Dear Me: I’m Sorry I Doubted You


A while back, a friend of mind was interviewing me for a leadership video and one of the questions she asked was, “What is the worst piece of advice you’ve ever been given?” I was surprised at that question because ordinarily, people want to know the best piece of advice you’ve been given.

It was tough to come up with an answer. Maybe because after I realize it was bad advice, I generally forget about it or I choose not to take it in the first place.

But on this day, the thing that came to mind was reading baby books.

I’m not sure if someone told me to read books or if, perhaps, I decided it on my own. Nevertheless, I consider it ill-advised and probably the worst piece of advice, to date, I’ve been given.

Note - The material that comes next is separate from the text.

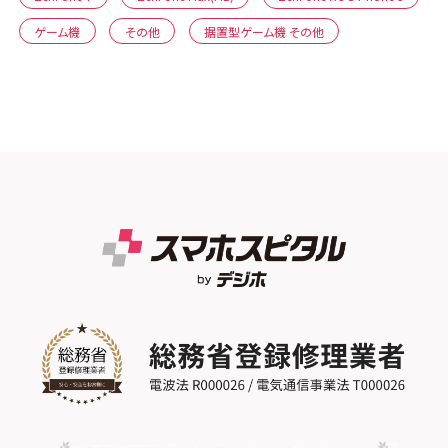
ゲーム機
その他
据置型ゲーム機 その他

Reading the baby books caused me to question my intuition.

Several times in my life, I have realized questioning my intuition was a bad decision. Whether it was because I didn’t ask a question or because I changed my mind based on something other than my gut feeling.

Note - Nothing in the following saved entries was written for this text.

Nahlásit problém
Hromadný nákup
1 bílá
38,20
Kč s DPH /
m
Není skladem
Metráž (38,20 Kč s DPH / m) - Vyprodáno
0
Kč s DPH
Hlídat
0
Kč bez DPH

When Ella was born, like many new parents, I thought I knew nothing. I spent a lot of time reading BabyCenter and WebMD and consulting “What to Expect in the First Year” and a few other select baby books. I read a lot.

While finding some answers was comforting, I began to see that the majority of the time, if I would have just done what I thought was right in the first place, Ella wouldn’t have screamed for an hour and I wouldn’t have ended up in tears next to her.

Figuring out her eating habits was the worst. Breastfeeding and I were not the best of friends so I pumped exclusively for the first four months of Ella’s life. We also supplemented with formula. I followed the books and the websites to know when and how much to feed her because I was so afraid of underfeeding or overfeeding my child. That was quite possibly the worst thing I could have done. 1) Because most babies let you know when they are finished and 2) they also definitely let you know when they want more.

I can’t begin to tell you the many times I kicked myself for not following my intuition and feeding Ella, even if she had just eaten 30 minutes previously. We have since learned that our daughter can put food away like no one’s business and looking back on it, she’s been that way since the beginning.

I finally had the epiphany that I should put down the books and listen to my baby. That made all the difference in the world.

In my opinion, most women tend question themselves way more than we should, as mothers and in general. I know I do. My loving husband (gently) tells me to “STOP IT” constantly.

But just like my experience with feeding Ella, once I had a few “I was right” moments, that is all it took to know I should just put down the book, stop looking on internet, and trust my instinct. I know I’m a good mother and I also know I’m a pretty intuitive person.

Most often, when we question ourselves and our gut feelings, it ends up back firing.

So whether it’s a baby book or something else, I encourage you to step out of your comfort zone and trust in your intuition from time to time. I’m pretty confident you’ll be surprised at the outcome.

And so what, if you’re wrong, at least you know there’s a book or website out there to tell you how to fix it!